Ursula Wolfe-Rocca: The Red Summer of 1919, Explained

Some of America’s most notorious racist riots happened 100 years ago this summer. Confronting a national epidemic of white mob violence, 1919 was a time when black people in the United States defended themselves, fought back, and demanded full citizenship through thousands of acts of courage, small and large, individual and collective.

But pull a standard U.S. history textbook off the shelf and you’re unlikely to find more than a paragraph on the 1919 riots. What you do find downplays both racism and black resistance while distorting facts in a dangerous “both sides” framing. These textbooks render students stupid about white supremacy and bereft of examples from those who defied it.

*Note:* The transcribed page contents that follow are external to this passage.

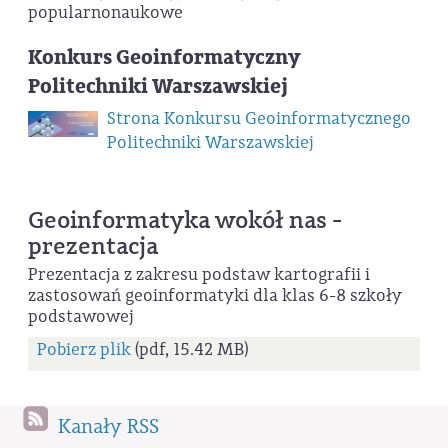
popularnonaukowe
Konkurs Geoinformatyczny
Politechniki Warszawskiej
Strona Konkursu Geoinformatycznego
Politechniki Warszawskiej
Geoinformatyka wokół nas -
prezentacja
Prezentacja z zakresu podstaw kartografii i
zastosowań geoinformatyki dla klas 6-8 szkoły
podstawowej
Pobierz plik
(pdf, 15.42 MB)
Kanały RSS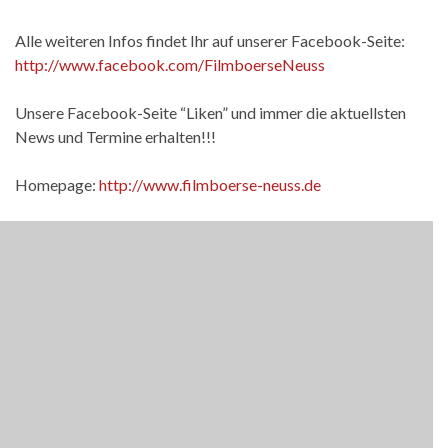
Alle weiteren Infos findet Ihr auf unserer Facebook-Seite:
http://www.facebook.com/FilmboerseNeuss
Unsere Facebook-Seite “Liken” und immer die aktuellsten
News und Termine erhalten!!!
Homepage:
http://www.filmboerse-neuss.de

At this moment of revived racist backlash, all of us need to learn the lessons of 1919.

Throughout 1919 the exercise of black agency — black veterans wearing their military uniforms in public, black children swimming in the white section of Lake Michigan, black sharecroppers in Arkansas organizing for better wages and working conditions — was met with white mob terror. A wave of anti-black collective violence usually and problematically termed “race riots” occurred in Charleston, South Carolina; Longview, Texas; Bisbee, Arizona; Washington, D.C.; Chicago; Knoxville, Tennessee; Omaha, Nebraska; and Elaine, Arkansas. In addition, white supremacists lynched nearly 100 black people and initiated dozens of smaller racist clashes throughout the country in 1919. In Pittsburgh, the Klan made clear the goal of this bloody work in the printed notices posted around a black neighborhood: “The war is over, negroes. Stay in your place. If you don’t, we’ll put you there.”